• Work to be completed
Report the number of lines in the material below that contain "plus", without any other words.
──────── Raw data
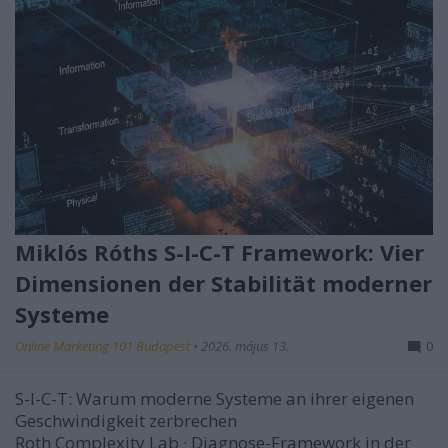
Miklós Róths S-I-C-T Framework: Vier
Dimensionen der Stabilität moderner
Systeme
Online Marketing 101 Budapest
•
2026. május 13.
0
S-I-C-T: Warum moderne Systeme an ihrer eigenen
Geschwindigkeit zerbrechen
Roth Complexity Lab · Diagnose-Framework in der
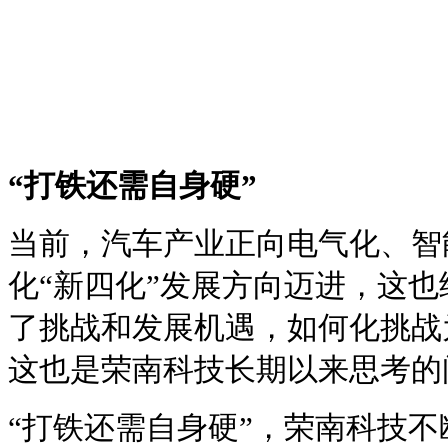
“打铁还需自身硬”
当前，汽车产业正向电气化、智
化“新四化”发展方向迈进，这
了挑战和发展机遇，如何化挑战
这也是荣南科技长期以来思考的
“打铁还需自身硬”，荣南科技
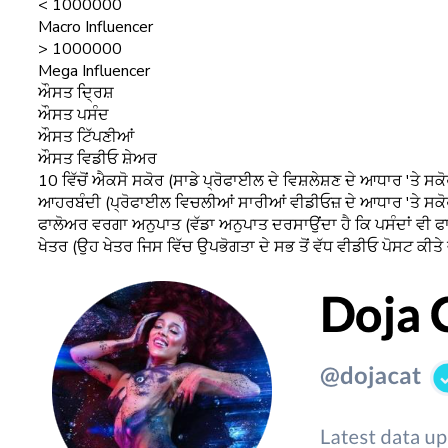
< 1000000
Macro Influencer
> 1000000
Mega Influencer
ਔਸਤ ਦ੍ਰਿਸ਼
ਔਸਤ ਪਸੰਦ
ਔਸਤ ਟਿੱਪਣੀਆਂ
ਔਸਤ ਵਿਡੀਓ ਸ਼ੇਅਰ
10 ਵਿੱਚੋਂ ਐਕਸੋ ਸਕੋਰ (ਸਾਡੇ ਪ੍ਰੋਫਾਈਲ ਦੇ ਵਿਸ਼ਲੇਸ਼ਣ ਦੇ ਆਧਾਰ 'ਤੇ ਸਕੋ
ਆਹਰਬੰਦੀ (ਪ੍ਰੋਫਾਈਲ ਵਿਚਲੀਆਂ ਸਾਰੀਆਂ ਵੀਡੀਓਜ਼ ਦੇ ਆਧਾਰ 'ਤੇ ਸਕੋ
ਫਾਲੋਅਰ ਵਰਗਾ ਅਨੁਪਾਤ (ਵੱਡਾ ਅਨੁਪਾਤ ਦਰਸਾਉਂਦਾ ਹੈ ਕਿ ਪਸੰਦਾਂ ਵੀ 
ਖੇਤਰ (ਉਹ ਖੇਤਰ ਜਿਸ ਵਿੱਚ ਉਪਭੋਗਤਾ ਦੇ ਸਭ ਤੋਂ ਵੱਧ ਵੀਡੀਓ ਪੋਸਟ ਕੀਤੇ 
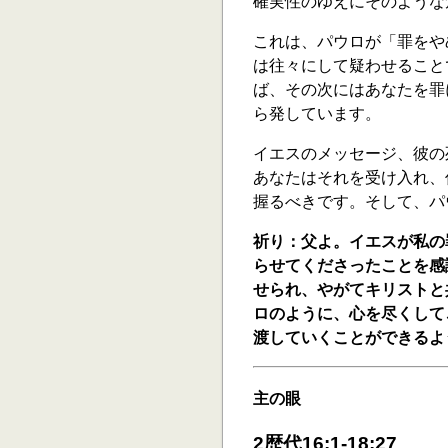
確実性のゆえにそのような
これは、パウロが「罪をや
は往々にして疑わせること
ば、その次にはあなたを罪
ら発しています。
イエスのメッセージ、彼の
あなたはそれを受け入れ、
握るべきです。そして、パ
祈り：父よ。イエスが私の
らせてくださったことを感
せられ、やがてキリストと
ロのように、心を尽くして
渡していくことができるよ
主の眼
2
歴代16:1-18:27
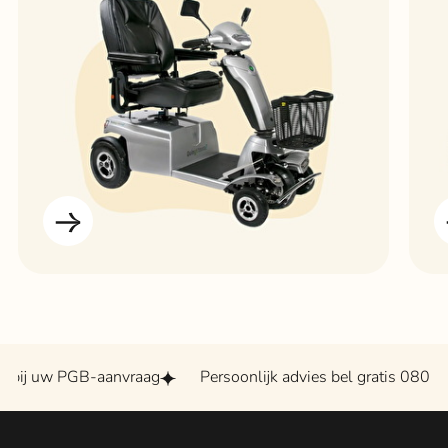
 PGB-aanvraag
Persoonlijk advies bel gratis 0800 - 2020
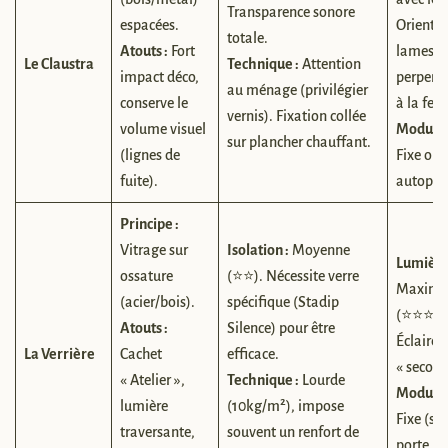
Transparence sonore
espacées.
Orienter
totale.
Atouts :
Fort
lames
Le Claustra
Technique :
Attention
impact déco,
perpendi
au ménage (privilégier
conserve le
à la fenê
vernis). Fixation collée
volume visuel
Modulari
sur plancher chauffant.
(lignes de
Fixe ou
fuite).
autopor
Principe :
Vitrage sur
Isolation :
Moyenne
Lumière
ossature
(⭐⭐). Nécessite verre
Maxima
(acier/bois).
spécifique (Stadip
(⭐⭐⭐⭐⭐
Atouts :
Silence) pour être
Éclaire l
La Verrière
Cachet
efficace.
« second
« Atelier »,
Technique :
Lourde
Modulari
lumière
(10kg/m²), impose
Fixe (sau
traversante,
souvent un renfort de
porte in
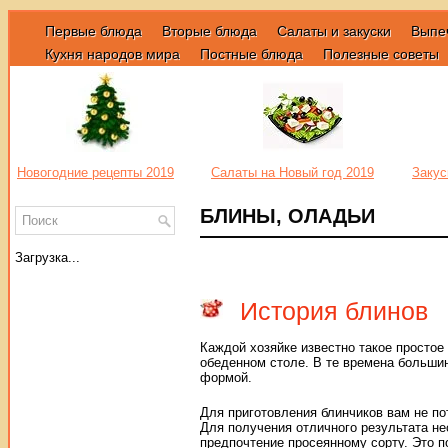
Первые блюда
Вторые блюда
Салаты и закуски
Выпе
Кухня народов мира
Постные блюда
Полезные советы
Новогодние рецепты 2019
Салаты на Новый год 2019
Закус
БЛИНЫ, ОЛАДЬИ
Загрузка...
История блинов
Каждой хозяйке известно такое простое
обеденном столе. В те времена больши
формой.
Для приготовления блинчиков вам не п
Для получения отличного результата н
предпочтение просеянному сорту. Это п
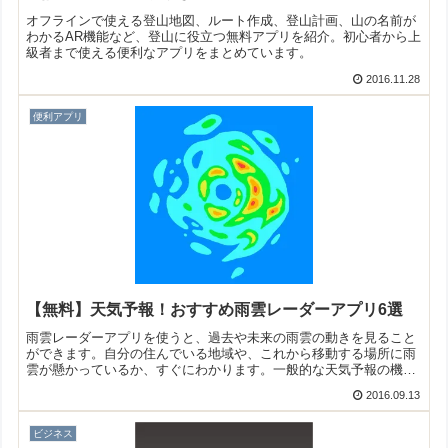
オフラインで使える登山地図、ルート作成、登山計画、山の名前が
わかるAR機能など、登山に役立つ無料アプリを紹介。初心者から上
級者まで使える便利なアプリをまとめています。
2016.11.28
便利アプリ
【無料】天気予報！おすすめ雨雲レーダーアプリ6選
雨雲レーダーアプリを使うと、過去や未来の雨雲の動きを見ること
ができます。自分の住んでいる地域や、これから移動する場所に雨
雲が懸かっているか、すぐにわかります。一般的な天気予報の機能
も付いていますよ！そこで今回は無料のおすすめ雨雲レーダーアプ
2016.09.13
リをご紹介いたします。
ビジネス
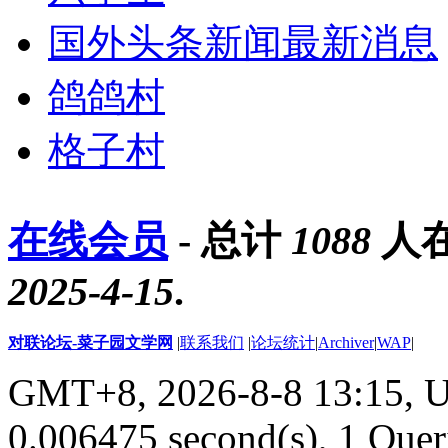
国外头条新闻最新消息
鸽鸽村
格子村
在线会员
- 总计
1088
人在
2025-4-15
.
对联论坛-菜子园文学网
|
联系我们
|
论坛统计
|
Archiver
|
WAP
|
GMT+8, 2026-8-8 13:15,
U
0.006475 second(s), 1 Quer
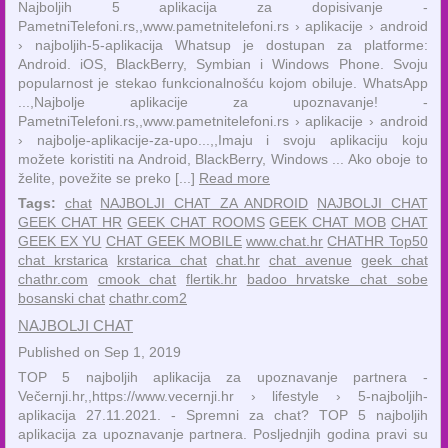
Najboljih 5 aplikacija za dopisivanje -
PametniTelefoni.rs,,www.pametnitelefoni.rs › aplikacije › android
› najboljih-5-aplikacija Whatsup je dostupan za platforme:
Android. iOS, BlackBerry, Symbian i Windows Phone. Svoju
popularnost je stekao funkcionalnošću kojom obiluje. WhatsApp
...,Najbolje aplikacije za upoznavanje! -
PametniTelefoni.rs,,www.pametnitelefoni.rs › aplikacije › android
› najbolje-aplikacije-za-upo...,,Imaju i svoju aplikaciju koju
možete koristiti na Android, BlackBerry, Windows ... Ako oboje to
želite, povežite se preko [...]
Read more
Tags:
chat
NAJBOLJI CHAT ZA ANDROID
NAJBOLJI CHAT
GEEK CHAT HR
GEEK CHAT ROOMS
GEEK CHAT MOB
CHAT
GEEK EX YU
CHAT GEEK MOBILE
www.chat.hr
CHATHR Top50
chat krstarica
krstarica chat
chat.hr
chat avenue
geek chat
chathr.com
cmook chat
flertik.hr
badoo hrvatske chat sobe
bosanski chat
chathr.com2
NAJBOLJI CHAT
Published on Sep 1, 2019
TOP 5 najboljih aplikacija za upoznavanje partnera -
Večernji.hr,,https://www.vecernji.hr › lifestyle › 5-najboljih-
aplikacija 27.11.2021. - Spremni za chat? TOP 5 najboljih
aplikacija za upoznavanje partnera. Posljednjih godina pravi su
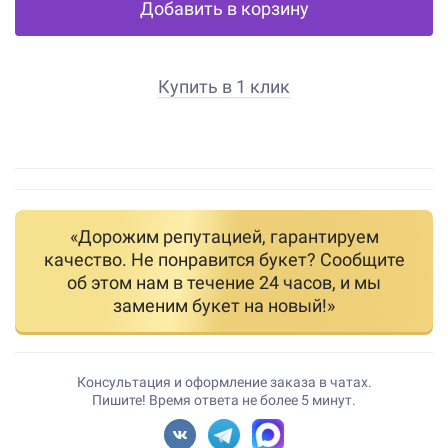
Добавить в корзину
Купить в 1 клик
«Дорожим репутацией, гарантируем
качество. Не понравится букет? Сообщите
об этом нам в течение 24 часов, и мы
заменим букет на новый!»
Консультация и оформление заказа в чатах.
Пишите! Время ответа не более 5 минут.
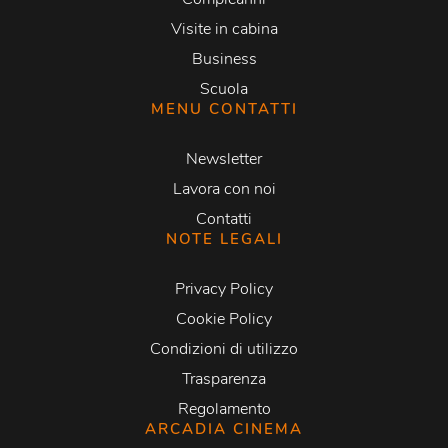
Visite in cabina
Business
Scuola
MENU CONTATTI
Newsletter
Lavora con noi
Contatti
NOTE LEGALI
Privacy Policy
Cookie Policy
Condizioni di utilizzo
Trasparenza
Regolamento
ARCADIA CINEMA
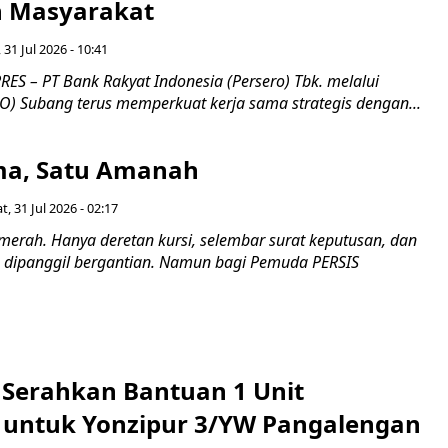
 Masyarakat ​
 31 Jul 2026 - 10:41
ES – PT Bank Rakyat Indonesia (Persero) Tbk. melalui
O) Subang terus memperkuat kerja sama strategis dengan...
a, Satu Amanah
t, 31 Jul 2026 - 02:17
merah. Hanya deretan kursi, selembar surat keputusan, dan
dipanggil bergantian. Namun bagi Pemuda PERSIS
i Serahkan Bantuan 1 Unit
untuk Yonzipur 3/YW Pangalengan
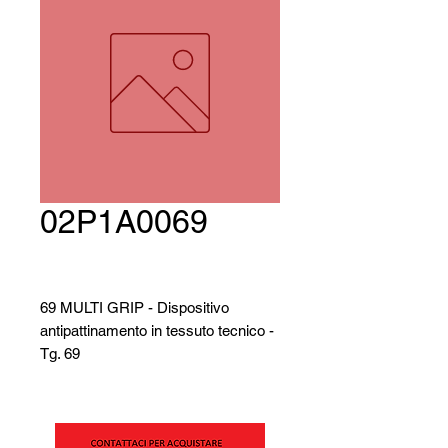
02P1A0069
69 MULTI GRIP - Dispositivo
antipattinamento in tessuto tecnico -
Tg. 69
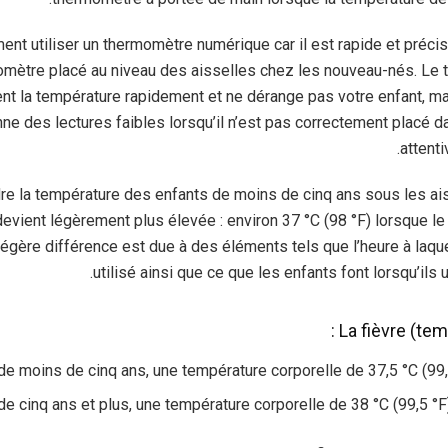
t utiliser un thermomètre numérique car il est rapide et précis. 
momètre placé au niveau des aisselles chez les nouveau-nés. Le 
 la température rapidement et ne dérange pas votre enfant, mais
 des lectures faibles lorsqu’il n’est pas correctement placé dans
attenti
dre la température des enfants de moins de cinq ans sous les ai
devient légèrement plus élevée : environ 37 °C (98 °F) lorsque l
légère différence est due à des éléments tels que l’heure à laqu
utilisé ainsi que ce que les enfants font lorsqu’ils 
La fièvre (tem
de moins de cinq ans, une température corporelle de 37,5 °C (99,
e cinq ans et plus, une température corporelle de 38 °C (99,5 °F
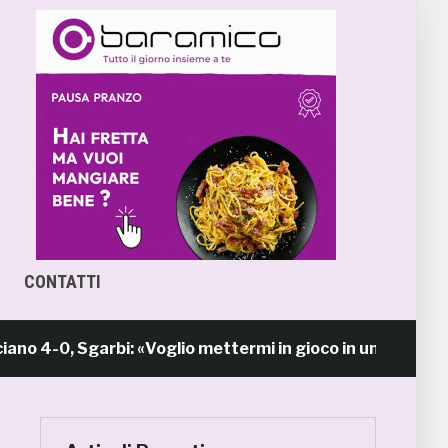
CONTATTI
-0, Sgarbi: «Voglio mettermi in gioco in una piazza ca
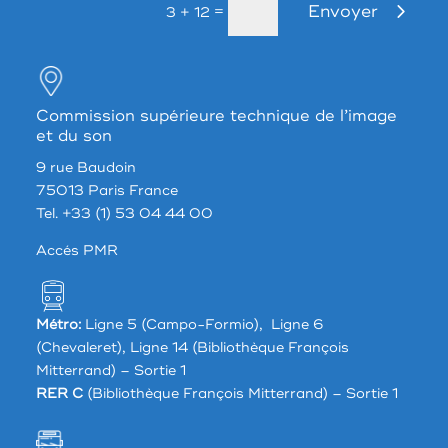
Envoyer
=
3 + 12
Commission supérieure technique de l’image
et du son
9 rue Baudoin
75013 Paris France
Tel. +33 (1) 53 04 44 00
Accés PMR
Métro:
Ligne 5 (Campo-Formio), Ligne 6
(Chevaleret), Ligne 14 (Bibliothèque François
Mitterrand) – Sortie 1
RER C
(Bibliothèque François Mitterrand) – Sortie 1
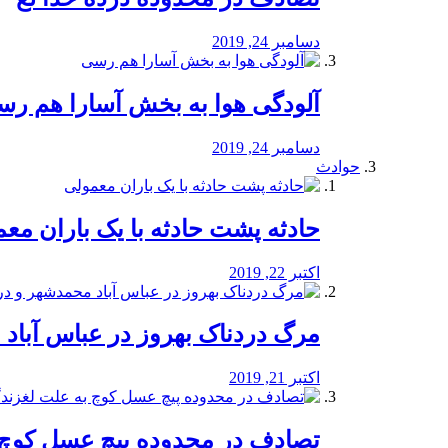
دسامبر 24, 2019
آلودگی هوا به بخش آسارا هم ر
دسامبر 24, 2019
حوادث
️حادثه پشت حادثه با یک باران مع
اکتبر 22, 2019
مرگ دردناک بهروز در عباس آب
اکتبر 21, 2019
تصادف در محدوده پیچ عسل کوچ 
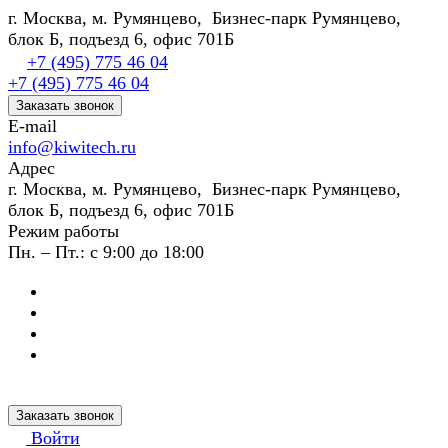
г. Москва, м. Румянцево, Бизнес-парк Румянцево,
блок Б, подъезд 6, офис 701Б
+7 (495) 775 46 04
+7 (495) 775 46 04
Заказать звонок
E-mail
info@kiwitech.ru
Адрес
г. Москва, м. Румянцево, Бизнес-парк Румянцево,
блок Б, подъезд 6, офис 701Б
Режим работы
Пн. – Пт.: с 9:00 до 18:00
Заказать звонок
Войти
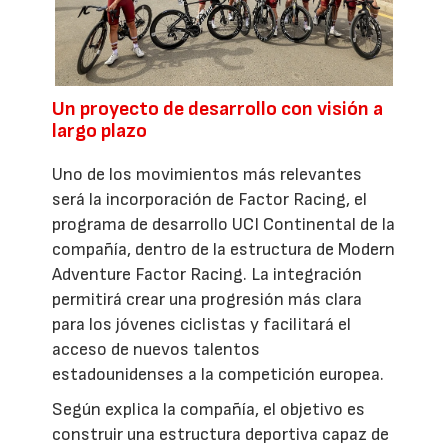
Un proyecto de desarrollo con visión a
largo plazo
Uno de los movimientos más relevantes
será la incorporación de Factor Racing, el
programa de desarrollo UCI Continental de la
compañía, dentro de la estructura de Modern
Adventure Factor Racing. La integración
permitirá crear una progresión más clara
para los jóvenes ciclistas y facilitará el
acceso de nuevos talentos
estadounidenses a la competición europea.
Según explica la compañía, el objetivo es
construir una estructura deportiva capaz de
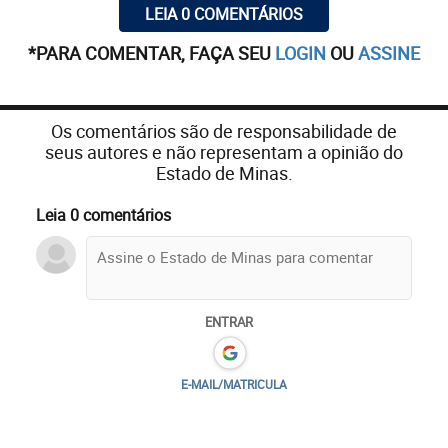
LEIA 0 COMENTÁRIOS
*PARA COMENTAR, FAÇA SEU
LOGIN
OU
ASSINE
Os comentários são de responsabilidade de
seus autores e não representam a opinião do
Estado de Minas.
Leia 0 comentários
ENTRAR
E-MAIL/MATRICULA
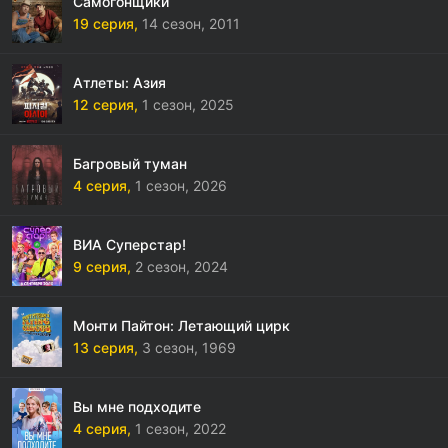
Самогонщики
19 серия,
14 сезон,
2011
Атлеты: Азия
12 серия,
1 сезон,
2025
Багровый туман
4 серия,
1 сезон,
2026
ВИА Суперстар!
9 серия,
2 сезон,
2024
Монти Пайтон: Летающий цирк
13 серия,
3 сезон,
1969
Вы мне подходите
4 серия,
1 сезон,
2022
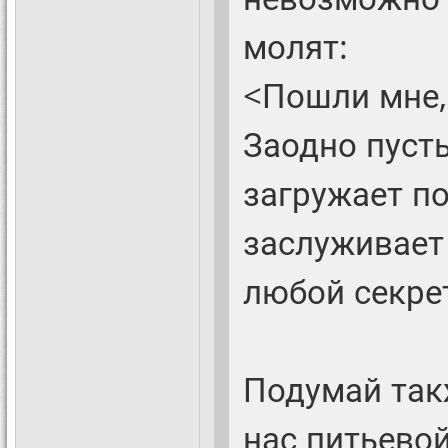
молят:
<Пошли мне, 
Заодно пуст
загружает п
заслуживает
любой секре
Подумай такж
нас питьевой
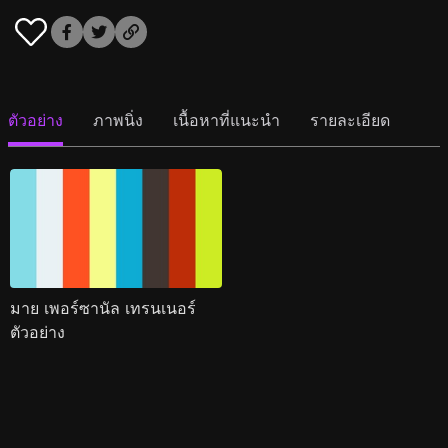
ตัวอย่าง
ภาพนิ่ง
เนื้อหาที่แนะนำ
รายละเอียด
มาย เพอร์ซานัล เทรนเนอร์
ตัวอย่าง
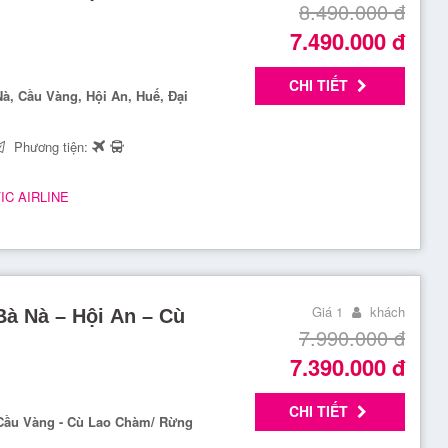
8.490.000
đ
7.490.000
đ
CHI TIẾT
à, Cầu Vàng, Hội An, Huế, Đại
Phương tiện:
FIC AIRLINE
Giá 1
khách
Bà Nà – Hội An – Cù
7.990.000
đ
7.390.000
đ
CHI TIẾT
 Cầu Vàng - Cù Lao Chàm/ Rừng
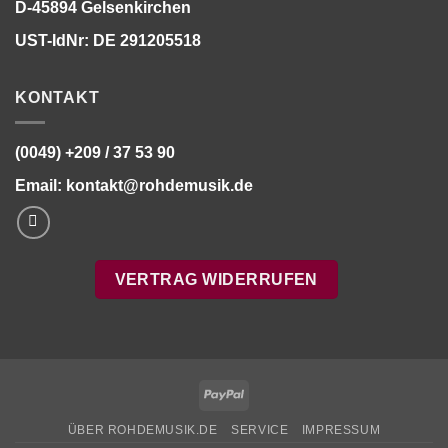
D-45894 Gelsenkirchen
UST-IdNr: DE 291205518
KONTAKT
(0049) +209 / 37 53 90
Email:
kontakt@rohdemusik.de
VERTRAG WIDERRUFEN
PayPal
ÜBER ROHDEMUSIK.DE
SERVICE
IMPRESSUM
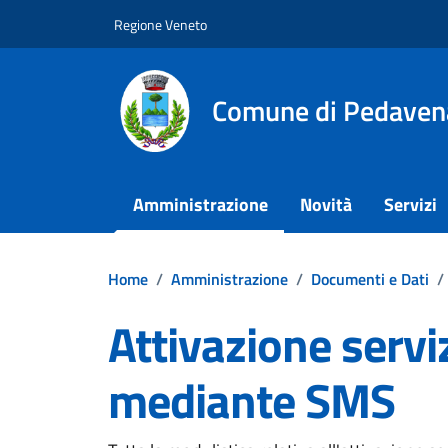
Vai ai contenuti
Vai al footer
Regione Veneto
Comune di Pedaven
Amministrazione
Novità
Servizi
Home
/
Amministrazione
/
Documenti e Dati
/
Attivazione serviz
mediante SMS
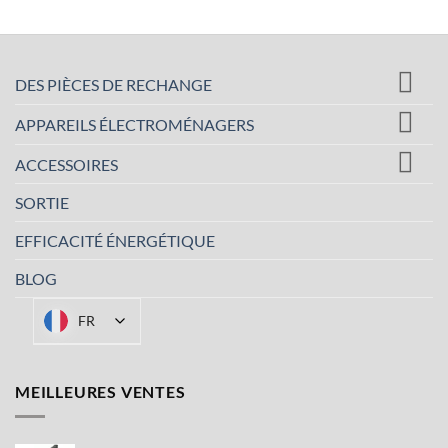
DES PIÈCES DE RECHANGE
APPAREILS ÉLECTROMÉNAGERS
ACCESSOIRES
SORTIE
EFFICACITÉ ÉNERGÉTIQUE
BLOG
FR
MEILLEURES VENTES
────────────────
• Task answer
2